The U.S. government is working "behind the scenes" to secure the release of American al Qaeda hostage Warren Weinstein, the State Department said in response to comments made by Weinstein's family in an exclusive interview today on "Good Morning America."
Elaine Weinstein, the 72-year-old's wife, had told "GMA" that al Qaeda's demands for her husband's release were beyond her control but said that the U.S. government won't tell her much about what they're doing to help.
"We have called immediately on the terrorists holding him to release him," State Department spokesperson Marie Harf told reporters hours after the broadcast. "We also continue to actively work with the Pakistani authorities to try and secure his release… We're going to keep working with the Pakistanis, working behind the scenes and then the FBI, of course, is involved as well… to try to secure his release. And we're certainly committed to doing that, as we all are with all American citizens who are being held overseas."
Weinstein was working as a consultant in Lahore, Pakistan, helping with community projects, when gunmen stormed into his apartment and took him captive more than two years ago. In December 2011, al Qaeda leader Ayman al-Zawahiri, who replaced Osama bin Laden, announced his terror organization was holding Weinstein.
Harf said Weinstein's situation is "heartbreaking and terrible," using the same word, "heartbreaking," that Elaine Weinstein used to describe a new video of her husband, released late last week, in which Weinstein appeals to President Obama for help.
"I wanted to die right there on the spot," Elaine Weinstein told "Good Morning America." "Because he has no idea how hard we've tried to get him back... and it's just heartbreaking because he's asking for help and I can't give him any."
"I'd like to think that somebody can rescue him," she said.
In the video, released by Al Qaeda's media wing, Weinstein is seen wearing a grey jump suit slouching in a chair, with a grey wall behind him. He asks Obama to negotiate directly for his release.
"Mr. Obama, you're a family man," Weinstein says. "You understand the deep mental anxiety and anguish that I have been experiencing for these past more than two years. And therefore I'm appealing to you on a humanitarian basis, if nothing else, and asking that you take the necessary actions to expedite my release and my return to my family and to my country."
Elaine Weinstein said she became more worried after seeing the video, saying "he didn't look very good."

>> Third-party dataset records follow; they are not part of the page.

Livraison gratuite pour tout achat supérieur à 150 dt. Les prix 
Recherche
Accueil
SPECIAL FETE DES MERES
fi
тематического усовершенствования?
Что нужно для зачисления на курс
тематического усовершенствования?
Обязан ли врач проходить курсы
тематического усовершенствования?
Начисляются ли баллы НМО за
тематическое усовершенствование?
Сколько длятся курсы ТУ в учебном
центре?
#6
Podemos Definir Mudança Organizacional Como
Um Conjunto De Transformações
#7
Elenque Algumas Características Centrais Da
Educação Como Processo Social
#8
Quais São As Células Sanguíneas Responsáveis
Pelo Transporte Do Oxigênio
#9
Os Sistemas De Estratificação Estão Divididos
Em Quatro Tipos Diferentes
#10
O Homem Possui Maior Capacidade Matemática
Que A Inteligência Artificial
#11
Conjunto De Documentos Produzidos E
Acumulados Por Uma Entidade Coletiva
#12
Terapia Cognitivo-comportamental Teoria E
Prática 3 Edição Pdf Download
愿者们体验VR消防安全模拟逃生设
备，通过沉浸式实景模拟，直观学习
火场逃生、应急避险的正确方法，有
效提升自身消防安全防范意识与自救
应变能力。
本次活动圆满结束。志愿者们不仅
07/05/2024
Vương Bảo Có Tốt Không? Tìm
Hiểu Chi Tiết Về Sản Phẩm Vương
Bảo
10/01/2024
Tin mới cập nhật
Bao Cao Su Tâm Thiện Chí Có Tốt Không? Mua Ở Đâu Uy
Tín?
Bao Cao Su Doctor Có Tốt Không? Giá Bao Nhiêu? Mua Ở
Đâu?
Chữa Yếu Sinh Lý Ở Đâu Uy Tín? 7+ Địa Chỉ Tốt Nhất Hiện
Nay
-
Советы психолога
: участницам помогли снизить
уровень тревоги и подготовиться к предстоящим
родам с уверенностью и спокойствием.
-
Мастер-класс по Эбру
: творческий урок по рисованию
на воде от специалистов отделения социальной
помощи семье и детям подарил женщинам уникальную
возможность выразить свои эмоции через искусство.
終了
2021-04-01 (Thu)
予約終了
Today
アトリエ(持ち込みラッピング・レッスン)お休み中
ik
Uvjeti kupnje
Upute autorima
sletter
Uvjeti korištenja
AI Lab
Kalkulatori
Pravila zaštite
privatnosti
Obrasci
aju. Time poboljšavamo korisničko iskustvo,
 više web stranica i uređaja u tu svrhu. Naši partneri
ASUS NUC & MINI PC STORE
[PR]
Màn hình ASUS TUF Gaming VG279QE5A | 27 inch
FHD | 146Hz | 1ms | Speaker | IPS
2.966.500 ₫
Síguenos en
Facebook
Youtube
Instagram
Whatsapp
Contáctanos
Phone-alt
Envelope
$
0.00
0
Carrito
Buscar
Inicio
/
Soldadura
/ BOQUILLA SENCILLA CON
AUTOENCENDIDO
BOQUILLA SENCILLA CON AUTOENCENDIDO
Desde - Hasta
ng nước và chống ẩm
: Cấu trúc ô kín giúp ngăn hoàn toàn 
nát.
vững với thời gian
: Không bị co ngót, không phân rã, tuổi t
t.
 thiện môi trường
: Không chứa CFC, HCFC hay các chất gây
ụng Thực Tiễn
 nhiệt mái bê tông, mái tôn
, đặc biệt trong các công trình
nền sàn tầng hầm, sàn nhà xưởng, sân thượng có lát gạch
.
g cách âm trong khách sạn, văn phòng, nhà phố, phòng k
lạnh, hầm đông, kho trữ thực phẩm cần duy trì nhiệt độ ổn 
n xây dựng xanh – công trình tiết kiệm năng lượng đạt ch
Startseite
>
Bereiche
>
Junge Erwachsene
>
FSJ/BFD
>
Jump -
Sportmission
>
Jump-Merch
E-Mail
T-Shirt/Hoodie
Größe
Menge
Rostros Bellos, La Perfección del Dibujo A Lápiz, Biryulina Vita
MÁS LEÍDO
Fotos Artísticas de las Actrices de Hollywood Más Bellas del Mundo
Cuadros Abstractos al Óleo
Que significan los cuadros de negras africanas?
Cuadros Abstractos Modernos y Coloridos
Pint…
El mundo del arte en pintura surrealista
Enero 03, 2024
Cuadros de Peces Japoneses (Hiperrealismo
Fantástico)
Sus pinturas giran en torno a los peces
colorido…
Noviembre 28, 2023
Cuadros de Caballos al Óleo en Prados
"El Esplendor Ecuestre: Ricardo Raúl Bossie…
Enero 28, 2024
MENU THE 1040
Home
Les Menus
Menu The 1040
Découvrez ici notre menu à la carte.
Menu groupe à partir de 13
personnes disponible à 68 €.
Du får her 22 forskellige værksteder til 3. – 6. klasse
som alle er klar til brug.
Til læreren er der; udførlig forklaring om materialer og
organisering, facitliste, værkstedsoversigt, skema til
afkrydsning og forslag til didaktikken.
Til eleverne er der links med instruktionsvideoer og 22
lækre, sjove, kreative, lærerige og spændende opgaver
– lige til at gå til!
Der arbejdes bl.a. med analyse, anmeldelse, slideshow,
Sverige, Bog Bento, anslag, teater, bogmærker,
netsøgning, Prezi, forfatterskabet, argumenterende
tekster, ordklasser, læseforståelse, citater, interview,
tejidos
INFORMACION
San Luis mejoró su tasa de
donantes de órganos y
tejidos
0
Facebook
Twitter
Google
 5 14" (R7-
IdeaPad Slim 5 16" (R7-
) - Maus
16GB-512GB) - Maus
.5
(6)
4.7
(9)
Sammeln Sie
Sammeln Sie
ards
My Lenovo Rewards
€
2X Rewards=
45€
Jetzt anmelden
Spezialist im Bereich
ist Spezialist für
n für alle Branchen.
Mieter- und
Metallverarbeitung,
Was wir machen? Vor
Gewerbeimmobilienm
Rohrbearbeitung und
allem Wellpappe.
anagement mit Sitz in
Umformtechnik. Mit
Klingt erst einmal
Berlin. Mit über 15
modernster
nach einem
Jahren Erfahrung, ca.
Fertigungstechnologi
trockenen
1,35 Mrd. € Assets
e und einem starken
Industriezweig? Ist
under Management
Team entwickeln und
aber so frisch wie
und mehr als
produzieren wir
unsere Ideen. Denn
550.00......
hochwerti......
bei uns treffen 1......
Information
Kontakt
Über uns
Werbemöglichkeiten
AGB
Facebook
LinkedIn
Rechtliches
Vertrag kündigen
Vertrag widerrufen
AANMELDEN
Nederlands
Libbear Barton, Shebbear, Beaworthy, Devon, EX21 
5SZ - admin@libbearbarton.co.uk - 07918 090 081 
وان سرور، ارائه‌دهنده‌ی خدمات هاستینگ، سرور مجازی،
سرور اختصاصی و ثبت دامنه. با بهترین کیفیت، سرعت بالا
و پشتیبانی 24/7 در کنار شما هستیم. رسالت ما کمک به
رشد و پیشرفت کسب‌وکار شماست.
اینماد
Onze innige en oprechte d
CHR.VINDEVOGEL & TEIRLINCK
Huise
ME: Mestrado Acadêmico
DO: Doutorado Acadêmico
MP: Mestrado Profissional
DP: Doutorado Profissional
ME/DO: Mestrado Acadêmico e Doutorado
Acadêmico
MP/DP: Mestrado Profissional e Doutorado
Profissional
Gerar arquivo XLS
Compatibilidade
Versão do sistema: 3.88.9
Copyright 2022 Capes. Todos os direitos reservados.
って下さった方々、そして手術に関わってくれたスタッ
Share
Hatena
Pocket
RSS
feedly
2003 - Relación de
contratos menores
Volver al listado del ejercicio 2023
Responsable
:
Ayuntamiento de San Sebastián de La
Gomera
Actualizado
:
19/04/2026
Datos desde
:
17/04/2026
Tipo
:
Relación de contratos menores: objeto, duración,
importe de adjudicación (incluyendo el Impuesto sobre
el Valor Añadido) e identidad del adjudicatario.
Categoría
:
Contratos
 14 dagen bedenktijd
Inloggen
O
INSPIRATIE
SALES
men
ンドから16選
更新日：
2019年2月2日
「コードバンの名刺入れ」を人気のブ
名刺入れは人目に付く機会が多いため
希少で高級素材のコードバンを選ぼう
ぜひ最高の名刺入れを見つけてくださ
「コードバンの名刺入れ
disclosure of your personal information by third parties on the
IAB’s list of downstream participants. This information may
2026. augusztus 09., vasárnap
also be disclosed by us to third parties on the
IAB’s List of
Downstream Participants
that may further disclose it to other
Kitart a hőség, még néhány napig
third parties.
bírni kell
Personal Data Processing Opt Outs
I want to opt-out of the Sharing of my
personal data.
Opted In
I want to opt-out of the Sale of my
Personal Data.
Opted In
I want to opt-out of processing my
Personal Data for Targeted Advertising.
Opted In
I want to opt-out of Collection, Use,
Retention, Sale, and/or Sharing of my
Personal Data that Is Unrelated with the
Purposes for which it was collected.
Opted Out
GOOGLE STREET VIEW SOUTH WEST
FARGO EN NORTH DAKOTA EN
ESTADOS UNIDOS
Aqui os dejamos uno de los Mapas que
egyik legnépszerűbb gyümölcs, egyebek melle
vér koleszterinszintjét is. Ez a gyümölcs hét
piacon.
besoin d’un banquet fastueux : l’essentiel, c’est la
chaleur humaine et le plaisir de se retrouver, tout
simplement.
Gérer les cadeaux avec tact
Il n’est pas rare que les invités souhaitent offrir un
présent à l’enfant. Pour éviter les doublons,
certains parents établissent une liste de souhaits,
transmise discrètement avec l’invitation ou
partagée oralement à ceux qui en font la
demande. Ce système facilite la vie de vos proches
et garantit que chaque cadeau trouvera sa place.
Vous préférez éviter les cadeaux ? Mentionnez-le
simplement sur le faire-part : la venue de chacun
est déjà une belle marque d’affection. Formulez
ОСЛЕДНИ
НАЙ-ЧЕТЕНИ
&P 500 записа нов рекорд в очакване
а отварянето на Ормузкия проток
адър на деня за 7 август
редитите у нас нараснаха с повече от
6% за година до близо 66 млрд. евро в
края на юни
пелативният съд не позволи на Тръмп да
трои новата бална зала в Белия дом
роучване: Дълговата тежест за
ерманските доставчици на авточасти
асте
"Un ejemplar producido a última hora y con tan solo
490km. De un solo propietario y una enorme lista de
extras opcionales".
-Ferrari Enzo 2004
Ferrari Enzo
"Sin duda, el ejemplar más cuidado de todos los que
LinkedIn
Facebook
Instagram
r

"I was worried about his health. Silly thing to think about, but he lost a tooth and that was very significant to me," she said. "It sort of meant maybe he's not getting the proper things to eat. And [he] just looked more tired, more pale, and in my eyes more discouraged than he looked in the other videos."
The video is the first proof of life video of Weinstein in more than a year when al Qaeda released a similar video. In that video, Weinstein suggested he would be killed unless the U.S. government met his captors' demands, which included releasing all prisoners from Guantanamo Bay. They also demanded an end to all U.S. drone strikes in Afghanistan, Pakistan, Yemen, and elsewhere.
"Who am I to do that?" Elaine said. "The things that they say are things that a normal person can't do. The requests they have are out of our realm."
Jennifer Lynn Coakley, Weinstein's daughter who also spoke with "Good Morning America," said the "hardest thing" for her is trying to explain her fathers' situation to his grandchildren.
"Our son's too young to really tell him what's going on," Coakley said, tearing up. "And our daughter, we finally had to tell her, and that was I think one of the hardest things ever because that little brain of hers, a 7-year-ol to ask the questions she had to ask... 'When is he going to come play,' 'How come he's missing everything,'... How do you answer that for a kid?"
Alisa Weinstein, another of Warren's daughters, said that if her father could somehow see her in a television video the same way she's seen him in al Qaeda's, she would tell him "how much [she] misses him."
"I would just tell him that I love him and that I think about him every day," she said.
"And when he comes home, we're going to treat him like royalty and take such good care of him because he always takes good care of us, and now it's his turn to be taken care of," Elaine said.